CA data does not compute

CA data does not compute

HAL 9000 computerCalifornia remains the global epicenter of computers and the Internet. Then why do so many of its state-government systems not compute?

The latest critique comes in a new report, “Data Reliability,” by State Auditor Elaine M. Howle. Subtitle: “State Agencies’ Computer-Generated Data Varied in Their Completeness and Accuracy.” Some key sections:

The U.S. Government Accountability Office (GAO), whose standards we follow, requires us to assess and report on the reliability of computer-processed information that we use to support our audit findings, conclusions, and recommendations….

Three assessemnts were made: “sufficiently reliable,” “not sufficiently reliable” and “undetermined reliability”:

In performing 53 data reliability assessments for State systems, we determined for the purposes of the audits that the data were sufficiently reliable in 19 assessments….

For 17 data reliability assessments, we concluded that the data were not sufficiently reliable….

For 17 data reliability assessments, we concluded that the data had undetermined reliability. 

So 36 percent were “sufficiently reliable.” And 64 percent were not.

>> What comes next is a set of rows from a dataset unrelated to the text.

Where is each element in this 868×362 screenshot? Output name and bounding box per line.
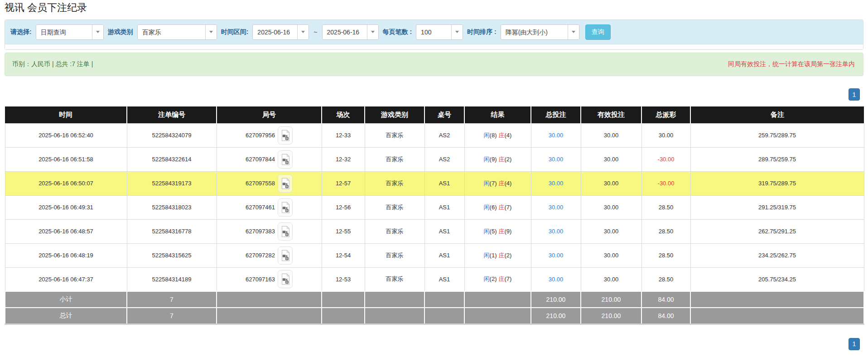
cell-valid-bet: 30.00 bbox=[581, 267, 641, 291]
result-player: 闲 bbox=[484, 204, 490, 211]
cell-round-number: 627097956 bbox=[217, 123, 322, 147]
chevron-down-icon bbox=[205, 25, 217, 39]
col-session: 场次 bbox=[322, 106, 365, 123]
summary-bar: 币别：人民币 | 总共 :7 注单 | 同局有效投注，统一计算在该局第一张注单内 bbox=[5, 53, 863, 76]
result-player-points: (7) bbox=[490, 180, 497, 187]
result-banker-points: (7) bbox=[505, 275, 512, 282]
summary-empty-cell bbox=[690, 308, 864, 324]
page-size-select[interactable]: 100 bbox=[416, 24, 463, 40]
filter-bar: 请选择: 日期查询 游戏类别 百家乐 时间区间: 2025-06-16 ~ 20… bbox=[5, 20, 863, 44]
summary-total-bet-cell: 210.00 bbox=[531, 308, 581, 324]
total-bet-link[interactable]: 30.00 bbox=[549, 252, 564, 259]
result-player-points: (5) bbox=[490, 228, 497, 235]
round-number: 627097558 bbox=[246, 180, 275, 187]
cell-table-number: AS2 bbox=[424, 147, 464, 171]
cell-session: 12-55 bbox=[322, 219, 365, 243]
result-banker: 庄 bbox=[499, 275, 505, 282]
cell-game-category: 百家乐 bbox=[365, 123, 424, 147]
total-bet-link[interactable]: 30.00 bbox=[549, 204, 564, 211]
cell-result: 闲(8)庄(4) bbox=[464, 123, 531, 147]
search-button[interactable]: 查询 bbox=[585, 24, 611, 40]
round-number: 627097282 bbox=[246, 252, 275, 259]
result-player: 闲 bbox=[484, 228, 490, 235]
table-row: 2025-06-16 06:47:37 522584314189 6270971… bbox=[5, 267, 864, 291]
result-player-points: (6) bbox=[490, 204, 497, 211]
cell-remark: 262.75/291.25 bbox=[690, 219, 864, 243]
film-document-icon bbox=[281, 250, 290, 261]
film-document-icon bbox=[281, 130, 290, 141]
summary-count-cell: 7 bbox=[127, 291, 217, 308]
cell-game-category: 百家乐 bbox=[365, 243, 424, 267]
pagination-bottom: 1 bbox=[5, 338, 863, 350]
cell-table-number: AS1 bbox=[424, 219, 464, 243]
summary-total-bet-cell: 210.00 bbox=[531, 291, 581, 308]
cell-total-bet: 30.00 bbox=[531, 123, 581, 147]
table-row: 2025-06-16 06:50:07 522584319173 6270975… bbox=[5, 171, 864, 195]
chevron-down-icon bbox=[367, 25, 378, 39]
cell-total-bet: 30.00 bbox=[531, 243, 581, 267]
cell-game-category: 百家乐 bbox=[365, 147, 424, 171]
video-replay-button[interactable] bbox=[278, 222, 293, 241]
date-to-value: 2025-06-16 bbox=[323, 25, 367, 39]
summary-empty-cell bbox=[322, 308, 365, 324]
round-number: 627097383 bbox=[246, 228, 275, 235]
filter-panel-body bbox=[5, 44, 863, 49]
cell-time: 2025-06-16 06:47:37 bbox=[5, 267, 127, 291]
cell-time: 2025-06-16 06:48:57 bbox=[5, 219, 127, 243]
col-round-no: 局号 bbox=[217, 106, 322, 123]
time-sort-select[interactable]: 降冪(由大到小) bbox=[501, 24, 579, 40]
cell-game-category: 百家乐 bbox=[365, 171, 424, 195]
total-bet-link[interactable]: 30.00 bbox=[549, 276, 564, 283]
page-title: 视讯 会员下注纪录 bbox=[5, 0, 863, 14]
summary-empty-cell bbox=[690, 291, 864, 308]
video-replay-button[interactable] bbox=[278, 126, 293, 145]
notice-text: 同局有效投注，统一计算在该局第一张注单内 bbox=[728, 60, 855, 68]
table-header: 时间 注单编号 局号 场次 游戏类别 桌号 结果 总投注 有效投注 总派彩 备注 bbox=[5, 106, 864, 123]
result-player-points: (2) bbox=[490, 275, 497, 282]
summary-payout-cell: 84.00 bbox=[641, 308, 690, 324]
bet-records-table: 时间 注单编号 局号 场次 游戏类别 桌号 结果 总投注 有效投注 总派彩 备注… bbox=[5, 106, 864, 325]
cell-payout: 28.50 bbox=[641, 243, 690, 267]
date-from-input[interactable]: 2025-06-16 bbox=[252, 24, 309, 40]
chevron-down-icon bbox=[92, 25, 103, 39]
cell-valid-bet: 30.00 bbox=[581, 243, 641, 267]
cell-total-bet: 30.00 bbox=[531, 195, 581, 219]
cell-round-number: 627097461 bbox=[217, 195, 322, 219]
total-bet-link[interactable]: 30.00 bbox=[549, 132, 564, 139]
video-replay-button[interactable] bbox=[278, 270, 293, 288]
round-number: 627097956 bbox=[246, 132, 275, 139]
video-replay-button[interactable] bbox=[278, 174, 293, 193]
game-category-select[interactable]: 百家乐 bbox=[137, 24, 217, 40]
cell-session: 12-54 bbox=[322, 243, 365, 267]
summary-empty-cell bbox=[217, 308, 322, 324]
total-bet-link[interactable]: 30.00 bbox=[549, 180, 564, 187]
cell-remark: 289.75/259.75 bbox=[690, 147, 864, 171]
result-banker: 庄 bbox=[499, 156, 505, 163]
result-banker-points: (7) bbox=[505, 204, 512, 211]
time-sort-value: 降冪(由大到小) bbox=[501, 25, 568, 39]
cell-valid-bet: 30.00 bbox=[581, 171, 641, 195]
query-type-label: 请选择: bbox=[10, 28, 32, 36]
cell-valid-bet: 30.00 bbox=[581, 219, 641, 243]
video-replay-button[interactable] bbox=[278, 198, 293, 217]
summary-empty-cell bbox=[365, 291, 424, 308]
result-banker-points: (2) bbox=[505, 156, 512, 163]
cell-game-category: 百家乐 bbox=[365, 267, 424, 291]
total-bet-link[interactable]: 30.00 bbox=[549, 156, 564, 163]
cell-round-number: 627097844 bbox=[217, 147, 322, 171]
video-replay-button[interactable] bbox=[278, 150, 293, 169]
summary-empty-cell bbox=[464, 291, 531, 308]
video-replay-button[interactable] bbox=[278, 246, 293, 265]
pagination-top: 1 bbox=[5, 88, 863, 101]
total-bet-link[interactable]: 30.00 bbox=[549, 228, 564, 235]
page-size-label: 每页笔数 : bbox=[383, 28, 412, 36]
summary-valid-bet-cell: 210.00 bbox=[581, 291, 641, 308]
summary-label-cell: 总计 bbox=[5, 308, 127, 324]
page-1-button-top[interactable]: 1 bbox=[849, 88, 860, 101]
col-payout: 总派彩 bbox=[641, 106, 690, 123]
summary-valid-bet-cell: 210.00 bbox=[581, 308, 641, 324]
date-to-input[interactable]: 2025-06-16 bbox=[322, 24, 379, 40]
page-1-button-bottom[interactable]: 1 bbox=[849, 338, 860, 350]
query-type-select[interactable]: 日期查询 bbox=[36, 24, 104, 40]
cell-round-number: 627097163 bbox=[217, 267, 322, 291]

Would the private sector be allowed to get away with that? If a business’ tax returns to the IRS were only 36 percent “sufficiently reliable,” the chief managers would end up in a federal klink. More:

For example, data from two California State University (CSU) systems were of undetermined reliability. We did not perform accuracy and completeness testing for CSU’s Common Financial System because the system contains summary-level data and we determined that it would not be cost-effective to trace this summary-level data back to the individual transactions that support the total. Likewise, we could not assess data reliability for CSU’s Common Management System by tracing to and from supporting documents because the system is primarily paperless. Alternatively, following GAO guidelines, we could have reviewed the adequacy of selected system controls to determine whether data were entered reliably. However, because it was cost prohibitive, we did not conduct these reviews.

So what we have here is basic government incompetence. The state general fund gets $110 billion of our tax dollars, but its data systems are basically unreliable. We have no idea how the money in government is spent, nor how effective it is at what it’s advertised to do.